Because the standard approach to assessing cirrhosis in the clinical setting involves needle biopsies followed by formalin fixation, we first sought to assess the feasibility of performing genome-wide expression profiling on such small samples (typically 10 mm × 1 mm pieces of tissue). We previously showed that it is feasible to profile the expression of ~ 6,000 transcripts in large formalin-fixed, paraffin-embedded specimens obtained from surgical resection. Here, we tested ability of the assay to profile expression of all ~ 24,000 protein-coding genes in the human genome in fixed, needle biopsy specimens. Of 280 patients with hepatitis C-related, Child-Pugh class A cirrhosis, 236 patients with sufficient amount of formalin-fixed, paraffin-embedded tissue blocks were subjected to the gene-expression profiling. Among them, 216 (92%) yielded high quality genome-wide expression profiles (Supplementary Figure 1). Clinical demographics of the patients were not changed by the exclusion of poor quality profiles (Supplementary Table 1). While not perfect, this result was remarkable because of (1) the tiny size of the specimens, (2) the age of the archived specimens (up to 23 years old), and (3) the fact that the samples were not collected with gene-expression profiling as a primary goal.
Table 1 summarizes clinical characteristics and events of the 216 patients analyzed. After a median follow-up of 10 years (IQR: 7–11 years), 66 patients (31%) died: 28 patients died of hepatocellular carcinoma, 20 patients died of liver failure, 5 patients died of cardiovascular causes, 10 patients died of other non-liver-related causes, and the remaining 3 patients who were lost from follow-up and died of unknown causes. Seventy-one patients (34%) developed hepatic decompensation that required hospitalization during follow-up including gastrointestinal bleeding (n=22), ascites (n=62) and/or hepatic encephalopathy (n=10). Child-Pugh class progressed to B or C in 66 patients (31%). HCC developed in 65 patients (30%) with an annual incidence of 2.9%, which is consistent with prior studies4. Twelve patients received liver transplantation (see Supplementary Information for details of outcome assessment).

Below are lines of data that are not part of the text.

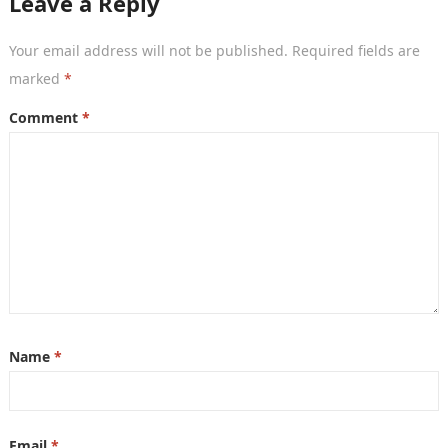
Leave a Reply
Your email address will not be published.
Required fields are
marked
*
Comment
*
Name
*
Email
*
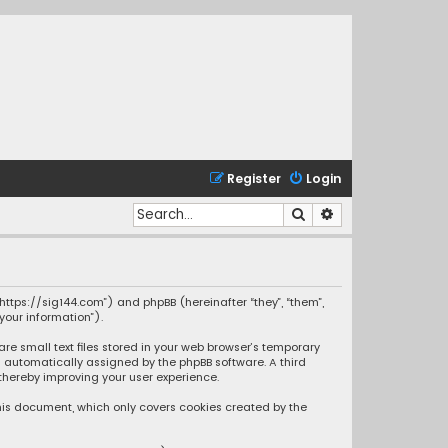
Register
Login
Search
Advanced search
“https://sig144.com”) and phpBB (hereinafter “they”, “them”,
your information”).
re small text files stored in your web browser’s temporary
oth automatically assigned by the phpBB software. A third
thereby improving your user experience.
this document, which only covers cookies created by the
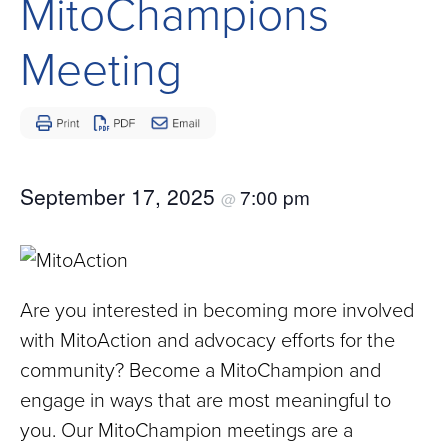
MitoChampions
Children
and
Meeting
Adults
Living
with
Mitochondrial
Disease
September 17, 2025
7:00 pm
@
Are you interested in becoming more involved
with MitoAction and advocacy efforts for the
community? Become a MitoChampion and
engage in ways that are most meaningful to
you. Our MitoChampion meetings are a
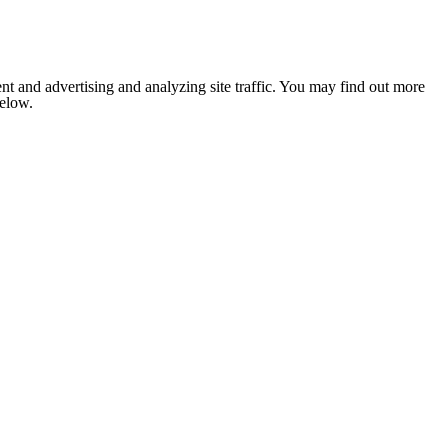
nt and advertising and analyzing site traffic. You may find out more
below.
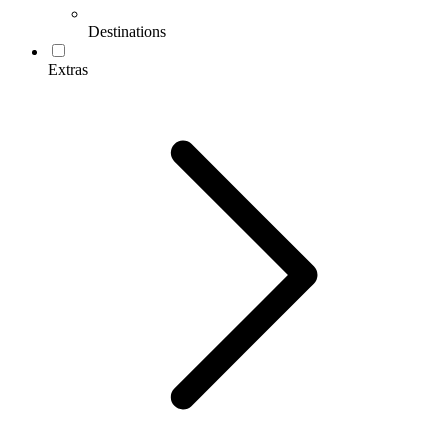
Destinations
Extras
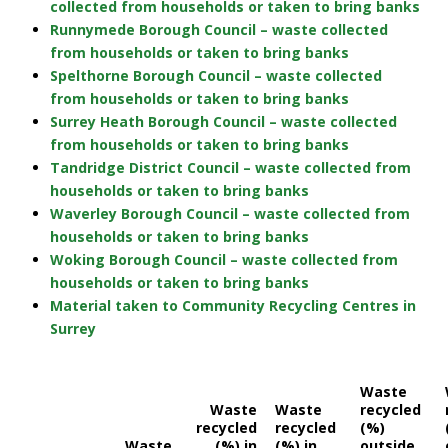
collected from households or taken to bring banks
Runnymede Borough Council – waste collected
from households or taken to bring banks
Spelthorne Borough Council – waste collected
from households or taken to bring banks
Surrey Heath Borough Council – waste collected
from households or taken to bring banks
Tandridge District Council – waste collected from
households or taken to bring banks
Waverley Borough Council – waste collected from
households or taken to bring banks
Woking Borough Council – waste collected from
households or taken to bring banks
Material taken to Community Recycling Centres in
Surrey
Waste
Waste
Waste
recycled
recycled
recycled
(%)
Waste
(%) in
(%) in
outside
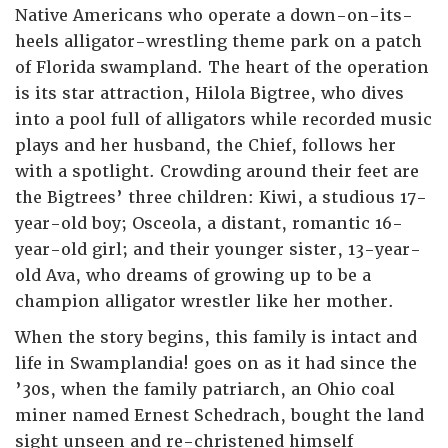
Native Americans who operate a down-on-its-
heels alligator-wrestling theme park on a patch
of Florida swampland. The heart of the operation
is its star attraction, Hilola Bigtree, who dives
into a pool full of alligators while recorded music
plays and her husband, the Chief, follows her
with a spotlight. Crowding around their feet are
the Bigtrees’ three children: Kiwi, a studious 17-
year-old boy; Osceola, a distant, romantic 16-
year-old girl; and their younger sister, 13-year-
old Ava, who dreams of growing up to be a
champion alligator wrestler like her mother.
When the story begins, this family is intact and
life in Swamplandia! goes on as it had since the
’30s, when the family patriarch, an Ohio coal
miner named Ernest Schedrach, bought the land
sight unseen and re-christened himself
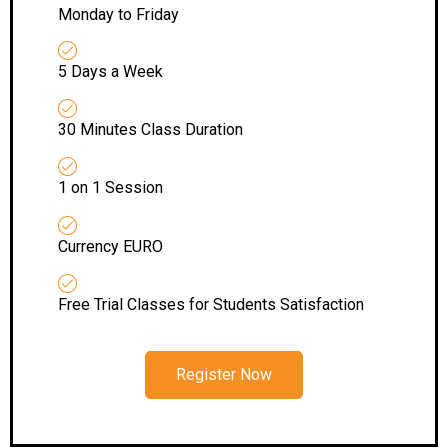
Monday to Friday
5 Days a Week
30 Minutes Class Duration
1 on 1 Session
Currency EURO
Free Trial Classes for Students Satisfaction
Register Now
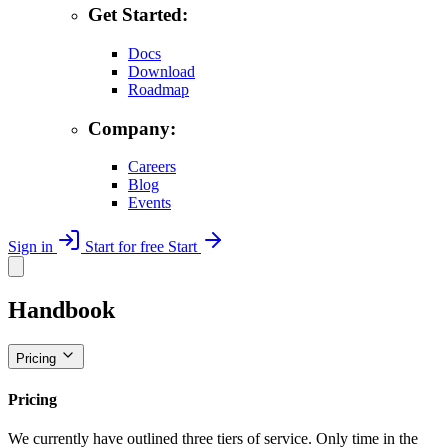
Get Started:
Docs
Download
Roadmap
Company:
Careers
Blog
Events
Sign in
Start for free
Start
Handbook
Pricing
Pricing
We currently have outlined three tiers of service. Only time in the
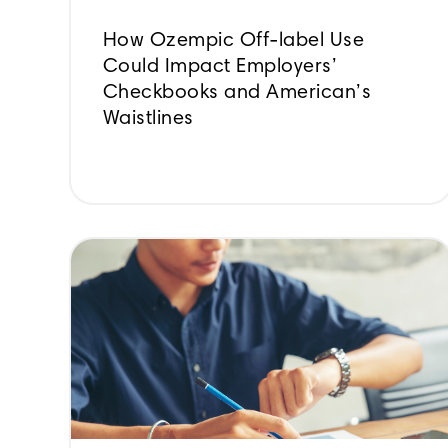
How Ozempic Off-label Use
Could Impact Employers’
Checkbooks and American’s
Waistlines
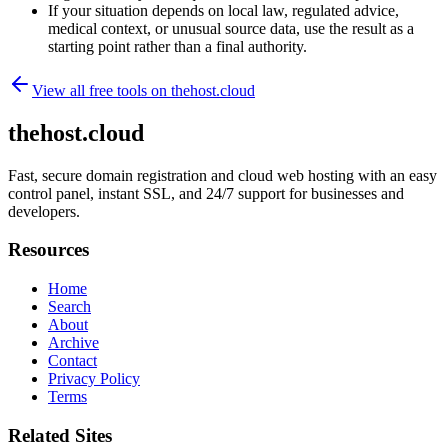
If your situation depends on local law, regulated advice,
medical context, or unusual source data, use the result as a
starting point rather than a final authority.
View all free tools on
thehost.cloud
thehost.cloud
Fast, secure domain registration and cloud web hosting with an easy
control panel, instant SSL, and 24/7 support for businesses and
developers.
Resources
Home
Search
About
Archive
Contact
Privacy Policy
Terms
Related Sites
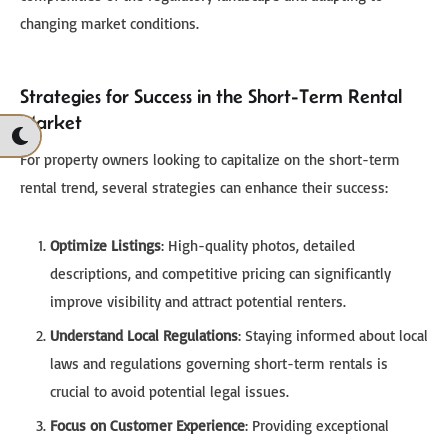
changing market conditions.
Strategies for Success in the Short-Term Rental
Market
For property owners looking to capitalize on the short-term
rental trend, several strategies can enhance their success:
Optimize Listings
: High-quality photos, detailed
descriptions, and competitive pricing can significantly
improve visibility and attract potential renters.
Understand Local Regulations
: Staying informed about local
laws and regulations governing short-term rentals is
crucial to avoid potential legal issues.
Focus on Customer Experience
: Providing exceptional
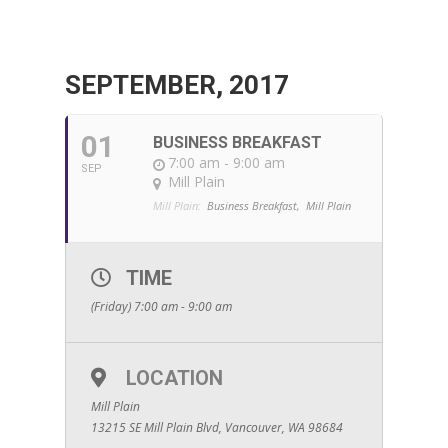
SEPTEMBER, 2017
01
BUSINESS BREAKFAST
7:00 am - 9:00 am
SEP
Mill Plain
Mill Plain:
Business Breakfast,
Mill Plain
TIME
(Friday) 7:00 am - 9:00 am
LOCATION
Mill Plain
13215 SE Mill Plain Blvd, Vancouver, WA 98684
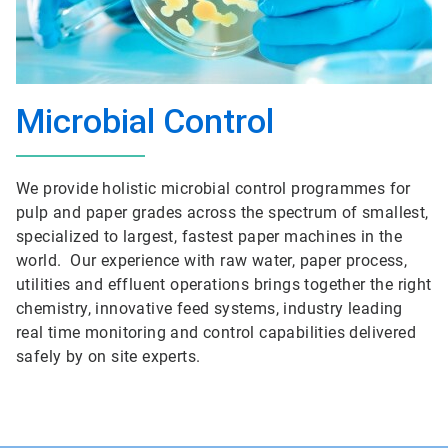
Microbial Control
We provide holistic microbial control programmes for
pulp and paper grades across the spectrum of smallest,
specialized to largest, fastest paper machines in the
world. Our experience with raw water, paper process,
utilities and effluent operations brings together the right
chemistry, innovative feed systems, industry leading
real time monitoring and control capabilities delivered
safely by on site experts.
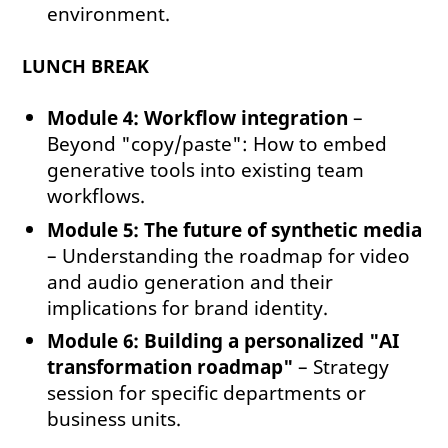
environment.
LUNCH BREAK
Module 4: Workflow integration
–
Beyond "copy/paste": How to embed
generative tools into existing team
workflows.
Module 5: The future of synthetic media
– Understanding the roadmap for video
and audio generation and their
implications for brand identity.
Module 6: Building a personalized "AI
transformation roadmap"
– Strategy
session for specific departments or
business units.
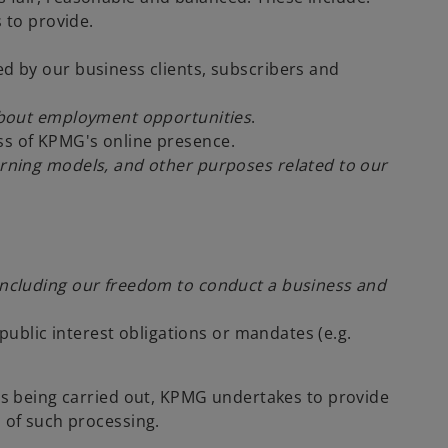
s to provide.
ed by our business clients, subscribers and
n about employment opportunities
.
ess of KPMG's online presence.
arning models, and other purposes related to our
 including our freedom to conduct a business and
ublic interest obligations or mandates (e.g.
 is being carried out, KPMG undertakes to provide
 of such processing.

There was no obvious difference in clinical characteristics or outcomes of the patients in this cohort compared to other published cohorts of hepatitis C-related, Child-Pugh class A or compensated cirrhosis (Supplementary Table 2). The prevalence of gastro-esophageal varices, annual incidence rates of death, hepatic decompensation, and HCC development, proportion of the patients who had the clinical events (i.e., death, hepatic decompensation, and HCC development), and proportion of liver-related deaths were indistinguishable from prior reports. Specifically, well-established clinical prognostic variables (including age, presence of varices, platelet count, and serum albumin and bilirubin) were similarly prognostic in our dataset (Supplementary Table 3), further indicating that our study cohort is representative of the clinical course of patients with hepatitis C-related, early-stage cirrhosis.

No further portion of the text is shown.